Sunday, February 27, 2011

Signs of Spring-Skunk Cabbage


I have decided to start a new series of postings titled “signs of spring”. This self-imposed communication assignment is just an excuse to include walks and hikes into my daily routine, a way to get in shape for the farming season to come. Early spring farm work is all about precise seeding, filling trays, and making soil blockers- hardly tasks that improve one’s cardiovascular health. A focused walk with the goal of discovering and observing nature’s indicators of the spring season will be a welcome addition to my daily routine. An active step to peace of mind, spirit, and good health-productive slacking off so to speak.

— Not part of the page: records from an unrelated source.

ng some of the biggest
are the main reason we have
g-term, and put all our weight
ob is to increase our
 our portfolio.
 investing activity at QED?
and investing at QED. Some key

My first of these “signs of spring” mission walks lead me to the swampy area at the edge of our woods, a place where I knew one of the earliest harbingers of the season can usually be found. I was not disappointed. The recently melted snow revealed the wine colored peaks of the skunk cabbage spathe emerging through the cold soil. A closer examination revealed the little knob of the spadix covered in small yellow flowers. I have always loved skunk cabbage, despite its strong smell. Skunk Cabbage is one of the few plants that have the ability to produce its own heat through a process called thermogenesis. Skunk cabbage also have these "smart" root systems that can literally pull the plant down into the swampy soil to protect it from storms and floods (triggered by some environmental indicator). It is just amazing to watch this plant change through the spring season. It reminds me of radicchio (in looks only—I am pretty sure skunk cabbage is poisonous to humans) when it first comes through up through the earth. Later on in the spring, the plant will generate large waxy green leaves that smell “skunky” when broken or crushed—giving rise to its descriptive and appropriate name.

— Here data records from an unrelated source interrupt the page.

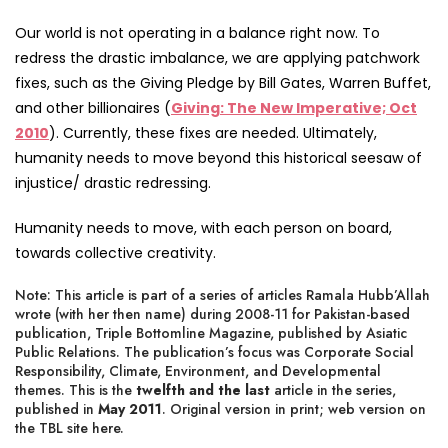
Our world is not operating in a balance right now. To
redress the drastic imbalance, we are applying patchwork
fixes, such as the Giving Pledge by Bill Gates, Warren Buffet,
and other billionaires (
Giving: The New Imperative; Oct
2010
). Currently, these fixes are needed. Ultimately,
humanity needs to move beyond this historical seesaw of
injustice/ drastic redressing.
Humanity needs to move, with each person on board,
towards collective creativity.
Note: This article is part of a series of articles Ramala Hubb’Allah
wrote (with her then name) during 2008-11 for Pakistan-based
publication, Triple Bottomline Magazine, published by Asiatic
Public Relations. The publication’s focus was Corporate Social
Responsibility, Climate, Environment, and Developmental
themes. This is the
twelfth and the last
article in the series,
published in
May 2011
. Original version in print;
web version on
the TBL site
here
.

In the wonderful collection of nature writing Notes From Turtle Creek, author Ted Browning writes of a winter class and nature walk he lead at the BVA's Myrick Center, with the focus being skunk cabbage. Teddy ends this column (the book is a collection of natural history themed essays he wrote for the Kennett Paper in the mid to late 1980s) titled "The First Flower of Spring" with the following paragraphs:

After a hearty trek, we reached the ancient colony of skunk cabbage deep in the Myrick woodland. Most of the plants sat in little circles of cleared ground -- they had melted the snow around them with internal fire. We indulged in some good old belly botany, flopping on the snow to look inside the plant. On one plant a tiny spider had woven a web across the opening to catch pollinating flies. We were amazed at the size of certain plants, deeply knobbed and convoluted, swirly red-blotched masses of plant tissue fully twice the size of plants usually seen. If recent research is near the mark, these plants could be very old, for it is now believed that cabbage plants can live up to 700 years.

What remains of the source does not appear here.